8/10
Almost like something like Shakespeare or O'Neill might have written for the theater.
30 June 2022
Warning: Spoilers
A brauva performance by George Bancroft makes this pre-code drama one of the best films of 1931. He's a business magnate who as the film opens is awaiting the birth of his second child, praying for a son to whom he can leave his company to, just like the past six generations of men before him. So the family has been blessed with strong sons, but that chain has to end some time. That time seems to have arrived as a curse on the family seems to take over.

His wife Dorothy Peterson is too weak to survive, and he's too overjoyed by the arrival of his son to share his grief with daughter Dawn O'Day (later known as Anne Shirley), who desperately wants her father's love and acceptance. The siblings become very close, but the brother isn't as strong as his father hoped, and shows little interest in the business. A shocking moment for the older daughter (now Frances Dee) leaves her scarred for life.

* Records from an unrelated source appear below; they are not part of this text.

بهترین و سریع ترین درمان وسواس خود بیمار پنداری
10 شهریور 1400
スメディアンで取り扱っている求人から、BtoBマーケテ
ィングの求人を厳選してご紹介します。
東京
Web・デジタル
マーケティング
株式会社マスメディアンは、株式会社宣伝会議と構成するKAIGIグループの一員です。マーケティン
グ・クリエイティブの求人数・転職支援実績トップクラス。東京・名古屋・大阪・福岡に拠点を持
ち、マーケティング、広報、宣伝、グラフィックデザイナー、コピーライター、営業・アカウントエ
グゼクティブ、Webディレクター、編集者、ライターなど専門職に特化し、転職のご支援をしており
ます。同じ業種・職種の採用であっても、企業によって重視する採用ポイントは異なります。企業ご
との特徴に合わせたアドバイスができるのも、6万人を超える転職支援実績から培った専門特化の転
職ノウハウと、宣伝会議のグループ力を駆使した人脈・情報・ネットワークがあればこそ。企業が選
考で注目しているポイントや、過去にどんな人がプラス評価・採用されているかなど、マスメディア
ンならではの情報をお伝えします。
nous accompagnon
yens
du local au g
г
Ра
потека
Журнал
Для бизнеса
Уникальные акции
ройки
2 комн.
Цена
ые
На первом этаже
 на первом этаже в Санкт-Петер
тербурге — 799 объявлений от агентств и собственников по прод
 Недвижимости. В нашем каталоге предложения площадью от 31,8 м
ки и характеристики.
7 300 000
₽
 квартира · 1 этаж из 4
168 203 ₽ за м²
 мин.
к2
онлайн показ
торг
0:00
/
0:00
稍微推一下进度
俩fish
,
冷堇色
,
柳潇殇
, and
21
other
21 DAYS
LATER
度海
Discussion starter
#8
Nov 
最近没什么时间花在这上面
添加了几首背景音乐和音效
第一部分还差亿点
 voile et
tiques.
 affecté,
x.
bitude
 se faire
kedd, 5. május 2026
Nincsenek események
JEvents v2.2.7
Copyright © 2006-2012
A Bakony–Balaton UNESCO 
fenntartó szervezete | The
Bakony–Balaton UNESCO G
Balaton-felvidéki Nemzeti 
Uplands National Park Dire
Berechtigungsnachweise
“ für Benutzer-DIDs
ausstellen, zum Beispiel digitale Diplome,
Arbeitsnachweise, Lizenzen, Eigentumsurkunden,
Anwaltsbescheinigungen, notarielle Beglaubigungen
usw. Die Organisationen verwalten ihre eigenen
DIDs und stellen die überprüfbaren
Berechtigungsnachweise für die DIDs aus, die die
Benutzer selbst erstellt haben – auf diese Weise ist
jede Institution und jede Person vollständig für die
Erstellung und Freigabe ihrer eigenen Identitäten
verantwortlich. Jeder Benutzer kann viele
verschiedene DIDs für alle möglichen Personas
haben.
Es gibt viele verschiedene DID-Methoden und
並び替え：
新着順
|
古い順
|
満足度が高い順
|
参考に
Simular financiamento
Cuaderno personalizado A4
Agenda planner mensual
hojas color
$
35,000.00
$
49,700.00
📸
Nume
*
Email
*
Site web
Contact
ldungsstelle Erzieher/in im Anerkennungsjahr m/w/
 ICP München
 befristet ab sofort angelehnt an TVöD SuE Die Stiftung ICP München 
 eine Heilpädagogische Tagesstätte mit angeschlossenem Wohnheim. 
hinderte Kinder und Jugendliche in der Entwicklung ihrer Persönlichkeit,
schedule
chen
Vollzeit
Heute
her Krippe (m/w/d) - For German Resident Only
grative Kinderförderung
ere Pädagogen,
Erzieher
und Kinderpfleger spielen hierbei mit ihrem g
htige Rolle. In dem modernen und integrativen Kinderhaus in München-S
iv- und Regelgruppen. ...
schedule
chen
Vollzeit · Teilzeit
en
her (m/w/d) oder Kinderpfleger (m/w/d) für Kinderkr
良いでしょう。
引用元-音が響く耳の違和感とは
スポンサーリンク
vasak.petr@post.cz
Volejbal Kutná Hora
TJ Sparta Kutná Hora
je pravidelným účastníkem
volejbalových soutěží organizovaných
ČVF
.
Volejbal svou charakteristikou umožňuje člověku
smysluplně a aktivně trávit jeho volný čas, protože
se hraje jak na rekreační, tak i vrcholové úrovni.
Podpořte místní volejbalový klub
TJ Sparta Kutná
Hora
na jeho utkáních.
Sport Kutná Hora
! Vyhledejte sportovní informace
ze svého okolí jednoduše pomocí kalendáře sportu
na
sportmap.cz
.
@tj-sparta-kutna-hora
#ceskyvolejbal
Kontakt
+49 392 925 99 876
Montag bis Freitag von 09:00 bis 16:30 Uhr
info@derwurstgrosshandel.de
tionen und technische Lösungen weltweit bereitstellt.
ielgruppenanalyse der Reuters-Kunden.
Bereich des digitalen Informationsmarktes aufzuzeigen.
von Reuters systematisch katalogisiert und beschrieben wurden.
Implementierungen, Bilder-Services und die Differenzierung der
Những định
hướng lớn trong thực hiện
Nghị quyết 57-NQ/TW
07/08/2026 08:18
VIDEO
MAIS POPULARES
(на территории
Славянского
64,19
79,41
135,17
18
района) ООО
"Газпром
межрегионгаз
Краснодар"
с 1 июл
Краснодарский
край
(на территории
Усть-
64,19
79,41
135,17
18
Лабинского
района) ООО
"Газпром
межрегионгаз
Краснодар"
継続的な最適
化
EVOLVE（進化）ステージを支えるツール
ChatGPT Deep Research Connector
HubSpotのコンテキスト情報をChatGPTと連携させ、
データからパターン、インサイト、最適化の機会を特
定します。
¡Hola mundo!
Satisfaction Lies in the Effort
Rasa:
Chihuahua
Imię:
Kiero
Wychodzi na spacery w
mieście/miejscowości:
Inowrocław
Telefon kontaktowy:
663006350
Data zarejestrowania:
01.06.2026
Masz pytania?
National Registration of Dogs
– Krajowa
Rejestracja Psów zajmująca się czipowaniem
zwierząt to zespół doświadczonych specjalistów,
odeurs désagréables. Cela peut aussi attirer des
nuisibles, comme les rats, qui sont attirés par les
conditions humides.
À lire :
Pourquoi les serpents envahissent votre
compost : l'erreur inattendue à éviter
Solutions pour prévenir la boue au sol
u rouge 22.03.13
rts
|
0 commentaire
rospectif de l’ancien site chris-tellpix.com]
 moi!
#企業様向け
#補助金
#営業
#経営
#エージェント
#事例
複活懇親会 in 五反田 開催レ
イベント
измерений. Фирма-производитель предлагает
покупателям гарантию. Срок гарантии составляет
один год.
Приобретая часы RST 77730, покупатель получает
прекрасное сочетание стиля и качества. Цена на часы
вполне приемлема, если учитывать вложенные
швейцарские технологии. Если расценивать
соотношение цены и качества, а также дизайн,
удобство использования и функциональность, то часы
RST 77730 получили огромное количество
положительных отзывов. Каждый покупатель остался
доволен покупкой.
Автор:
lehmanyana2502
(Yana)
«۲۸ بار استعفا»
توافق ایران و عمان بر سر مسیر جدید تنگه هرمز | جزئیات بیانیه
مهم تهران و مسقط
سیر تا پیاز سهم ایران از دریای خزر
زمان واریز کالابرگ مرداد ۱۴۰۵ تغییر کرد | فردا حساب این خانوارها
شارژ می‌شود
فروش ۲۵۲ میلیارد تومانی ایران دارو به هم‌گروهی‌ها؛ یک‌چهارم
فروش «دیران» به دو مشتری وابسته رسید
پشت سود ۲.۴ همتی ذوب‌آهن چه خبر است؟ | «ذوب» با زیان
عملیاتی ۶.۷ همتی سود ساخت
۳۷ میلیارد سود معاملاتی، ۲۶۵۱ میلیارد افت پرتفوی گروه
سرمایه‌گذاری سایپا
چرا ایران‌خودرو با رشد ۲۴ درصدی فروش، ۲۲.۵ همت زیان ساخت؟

The forgotten Bancroft plays a strong character, not brutish or abusive, but definitely neglectful and obsessive in his goals. He makes you understand the deep pain within his soul, and when he nearly slaps Dee, it's as if his eyes have just been opened to his selfish nature. Joyce Compton comes on late in the film as his gold digging second wife, while Robert Ames plays Bancroft's business rival whom Dee falls in love with.

This film has many themes that the great plays and it's novels have dealt with, and it is presented in glorious fashion. Great representation of what was going on in the business world during the depression adds a bit of reality to the film's conclusion. Bancroft certainly deserve to be nominated for an Oscar for his performance, commanding the film from start to finish, and one of the best acting jobs of the early days of sound films.